C’est aussi un secteur que j’ai demandé à créer au sein du 16e gouvernement car on ne peut pas parler d’économie numérique sans parler de transformation numérique de l’administration. La survie d’une administration dépend d’une économie saine : c’est un cercle vertueux systémique. En Calédonie, on le ressent encore plus qu’ailleurs ; notre administration a longtemps développé une culture de la dépendance et, pour changer ces vieilles habitudes, c’est toujours difficile… La transformation numérique de l’administration est, avant tout, une problématique organisationnelle.  

Vaimu'a Muliava
Et bim, un logo qui surfe sur l’océan numérique ! © GNC

Tous ceux qui travaillent sur des systèmes d’information savent que ces systèmes ne représentent pas des solutions toutes faites mais qu’en revanche, ce sont eux qui nous poussent à nous réinterroger sur le sens de ce qu’on fait.
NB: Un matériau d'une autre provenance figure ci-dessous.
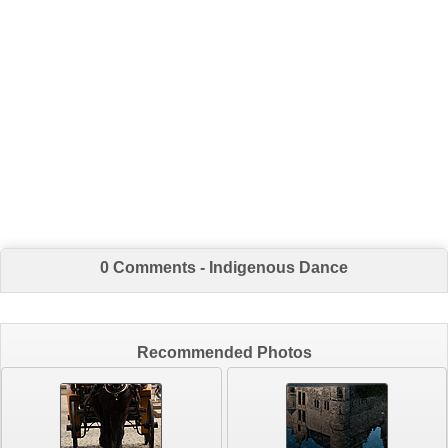
0 Comments - Indigenous Dance
Recommended Photos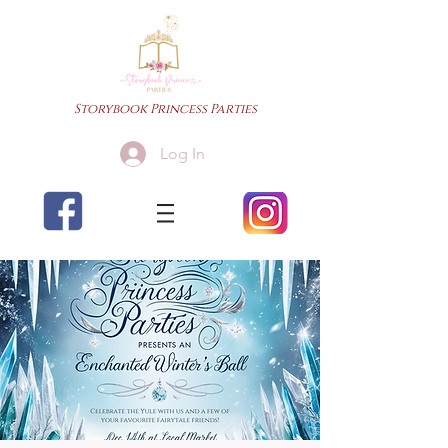
Storybook Princess Parties
Log In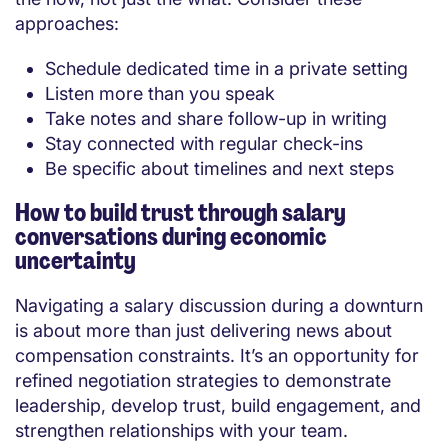
approaches:
Schedule dedicated time in a private setting
Listen more than you speak
Take notes and share follow-up in writing
Stay connected with regular check-ins
Be specific about timelines and next steps
How to build trust through salary
conversations during economic
uncertainty
Navigating a salary discussion during a downturn
is about more than just delivering news about
compensation constraints. It’s an opportunity for
refined negotiation strategies to demonstrate
leadership, develop trust, build engagement, and
strengthen relationships with your team.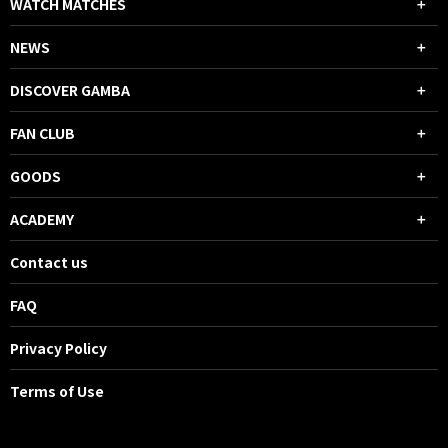
WATCH MATCHES
NEWS
DISCOVER GAMBA
FAN CLUB
GOODS
ACADEMY
Contact us
FAQ
Privacy Policy
Terms of Use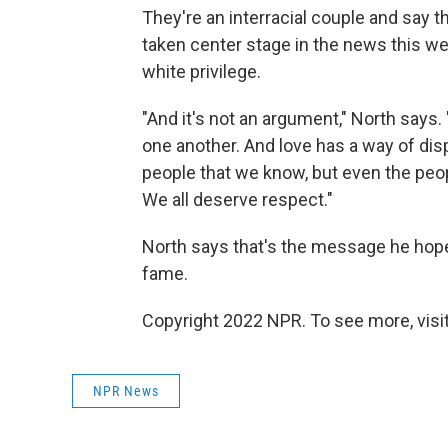
They're an interracial couple and say t
taken center stage in the news this we
white privilege.
"And it's not an argument," North says.
one another. And love has a way of disp
people that we know, but even the peop
We all deserve respect."
North says that's the message he hop
fame.
Copyright 2022 NPR. To see more, visit
NPR News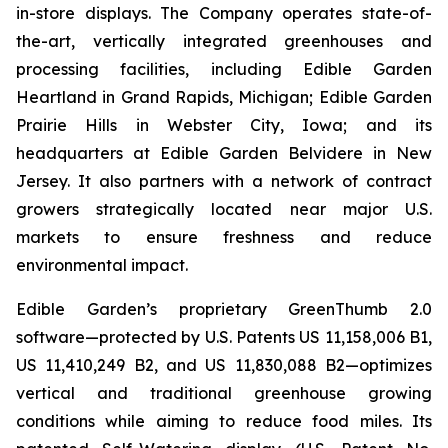
in-store displays. The Company operates state-of-
the-art, vertically integrated greenhouses and
processing facilities, including Edible Garden
Heartland in Grand Rapids, Michigan; Edible Garden
Prairie Hills in Webster City, Iowa; and its
headquarters at Edible Garden Belvidere in New
Jersey. It also partners with a network of contract
growers strategically located near major U.S.
markets to ensure freshness and reduce
environmental impact.
Edible Garden’s proprietary GreenThumb 2.0
software—protected by U.S. Patents US 11,158,006 B1,
US 11,410,249 B2, and US 11,830,088 B2—optimizes
vertical and traditional greenhouse growing
conditions while aiming to reduce food miles. Its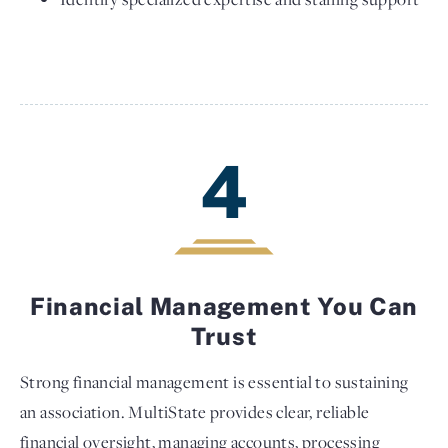
4
Financial Management You Can
Trust
Strong financial management is essential to sustaining
an association. MultiState provides clear, reliable
financial oversight, managing accounts, processing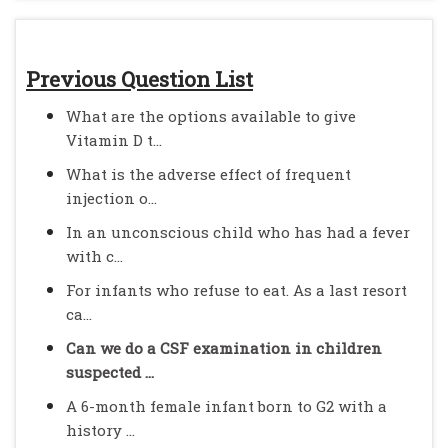
Previous Question List
What are the options available to give
Vitamin D t...
What is the adverse effect of frequent
injection o...
In an unconscious child who has had a fever
with c...
For infants who refuse to eat. As a last resort
ca...
Can we do a CSF examination in children
suspected ...
A 6-month female infant born to G2 with a
history ...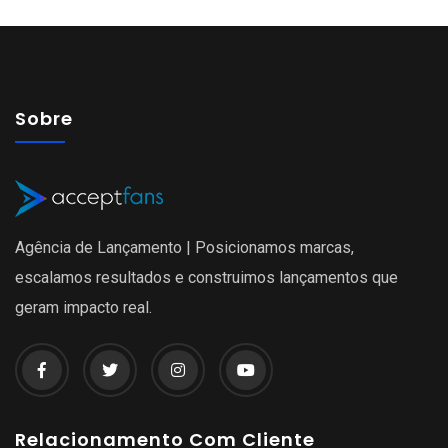
Sobre
Agência de Lançamento | Posicionamos marcas,
escalamos resultados e construimos lançamentos que
geram impacto real.
Relacionamento Com Cliente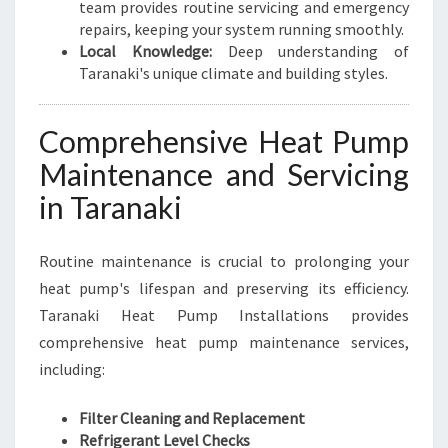
team provides routine servicing and emergency
repairs, keeping your system running smoothly.
Local Knowledge:
Deep understanding of
Taranaki's unique climate and building styles.
Comprehensive Heat Pump
Maintenance and Servicing
in Taranaki
Routine maintenance is crucial to prolonging your
heat pump's lifespan and preserving its efficiency.
Taranaki Heat Pump Installations provides
comprehensive heat pump maintenance services,
including:
Filter Cleaning and Replacement
Refrigerant Level Checks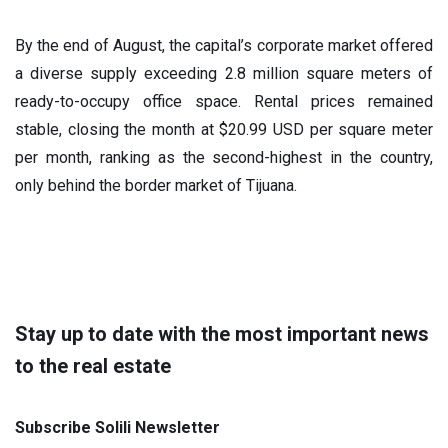
By the end of August, the capital’s corporate market offered
a diverse supply exceeding 2.8 million square meters of
ready-to-occupy office space. Rental prices remained
stable, closing the month at $20.99 USD per square meter
per month, ranking as the second-highest in the country,
only behind the border market of Tijuana.
Stay up to date with the most important news
to the real estate
Subscribe Solili Newsletter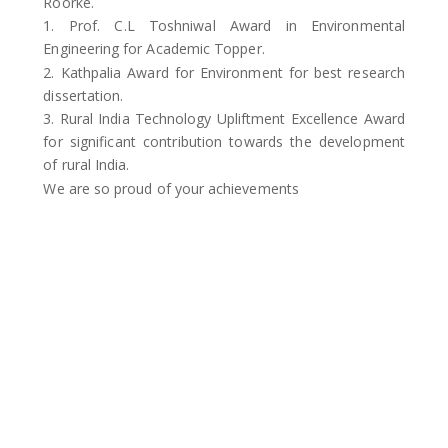
Roorke.
1. Prof. C.L Toshniwal Award in Environmental
Engineering for Academic Topper.
2. Kathpalia Award for Environment for best research
dissertation.
3. Rural India Technology Upliftment Excellence Award
for significant contribution towards the development
of rural India.
We are so proud of your achievements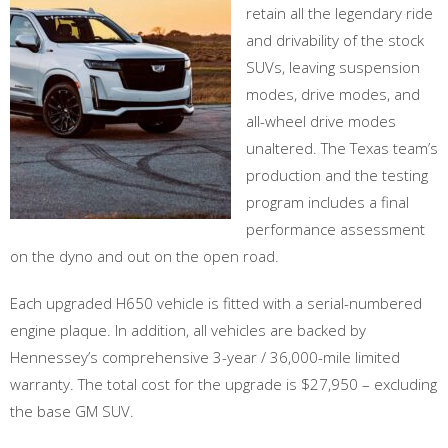
retain all the legendary ride
and drivability of the stock
SUVs, leaving suspension
modes, drive modes, and
all-wheel drive modes
unaltered. The Texas team’s
production and the testing
program includes a final
performance assessment
on the dyno and out on the open road.
Each upgraded H650 vehicle is fitted with a serial-numbered
engine plaque. In addition, all vehicles are backed by
Hennessey’s comprehensive 3-year / 36,000-mile limited
warranty. The total cost for the upgrade is $27,950 – excluding
the base GM SUV.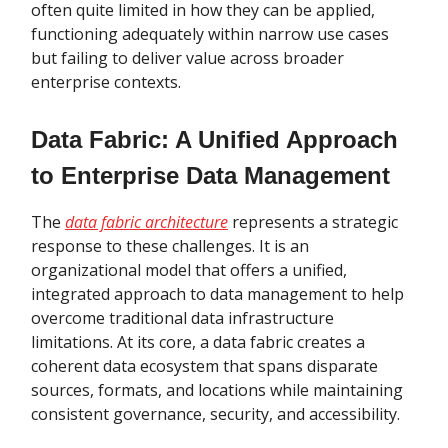
often quite limited in how they can be applied,
functioning adequately within narrow use cases
but failing to deliver value across broader
enterprise contexts.
Data Fabric: A Unified Approach
to Enterprise Data Management
The
data fabric architecture
represents a strategic
response to these challenges. It is an
organizational model that offers a unified,
integrated approach to data management to help
overcome traditional data infrastructure
limitations. At its core, a data fabric creates a
coherent data ecosystem that spans disparate
sources, formats, and locations while maintaining
consistent governance, security, and accessibility.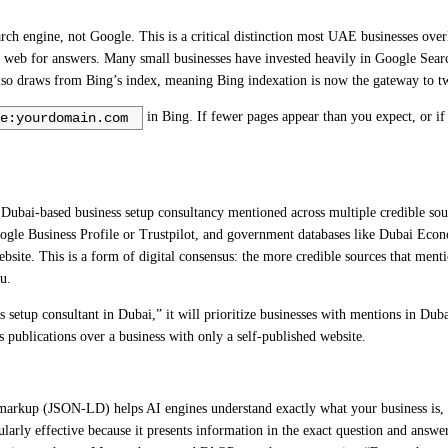
ch engine, not Google. This is a critical distinction most UAE businesses over
 web for answers. Many small businesses have invested heavily in Google Sea
 also draws from Bing’s index, meaning Bing indexation is now the gateway to t
in Bing. If fewer pages appear than you expect, or i
e:yourdomain.com
Dubai-based business setup consultancy mentioned across multiple credible sou
oogle Business Profile or Trustpilot, and government databases like Dubai Econ
site. This is a form of digital consensus: the more credible sources that menti
u.
ess setup consultant in Dubai,” it will prioritize businesses with mentions in D
s publications over a business with only a self-published website.
markup (JSON-LD) helps AI engines understand exactly what your business is, wh
cularly effective because it presents information in the exact question and answ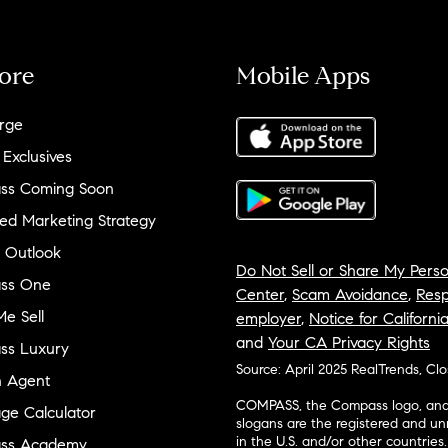
ore
Mobile Apps
rge
 Exclusives
ss Coming Soon
ed Marketing Strategy
 Outlook
Do Not Sell or Share My Perso
ss One
Center
,
Scam Avoidance
,
Resp
e Sell
employer
,
Notice for Californi
and
Your CA Privacy Rights
ss Luxury
Source: April 2025 RealTrends, Cl
n Agent
COMPASS, the Compass logo, and o
ge Calculator
slogans are the registered and u
in the U.S. and/or other countries.
ss Academy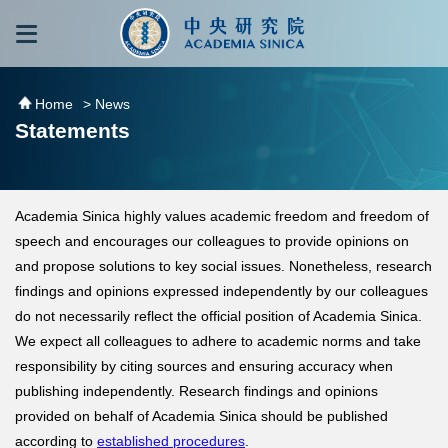
跳到主要內容區塊
:::
:::
Home
> News
Statements
Academia Sinica highly values academic freedom and freedom of
speech and encourages our colleagues to provide opinions on
and propose solutions to key social issues. Nonetheless, research
findings and opinions expressed independently by our colleagues
do not necessarily reflect the official position of Academia Sinica.
We expect all colleagues to adhere to academic norms and take
responsibility by citing sources and ensuring accuracy when
publishing independently. Research findings and opinions
provided on behalf of Academia Sinica should be published
according to
established procedures
.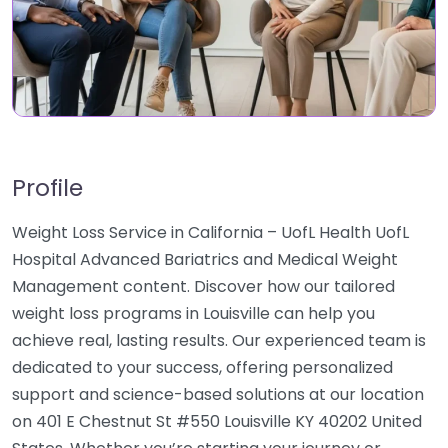
Profile
Weight Loss Service in California – UofL Health UofL
Hospital Advanced Bariatrics and Medical Weight
Management content. Discover how our tailored
weight loss programs in Louisville can help you
achieve real, lasting results. Our experienced team is
dedicated to your success, offering personalized
support and science-based solutions at our location
on 401 E Chestnut St #550 Louisville KY 40202 United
Dans notre cas, en revoyant notre “supply chain”, nous cherchons à réorienter l’administration vers une logique de résultat, vers une logique de satisfaction de l’usager : c’est ce virage que j’aimerais donner à notre administration afin d’inscrire la Nouvelle-Calédonie dans son époque. Une époque “digitale”, un “océan numérique” sur lequel on doit surfer au lieu d’être submergé par ses vagues successives. La transformation numérique de l’administration, c’est donc ça : apprendre à se remettre en question à travers des objectifs SMART – spécifiques, mesurables, atteignables, réalisables et liés à une temporalité de contexte politique, économique et sociale.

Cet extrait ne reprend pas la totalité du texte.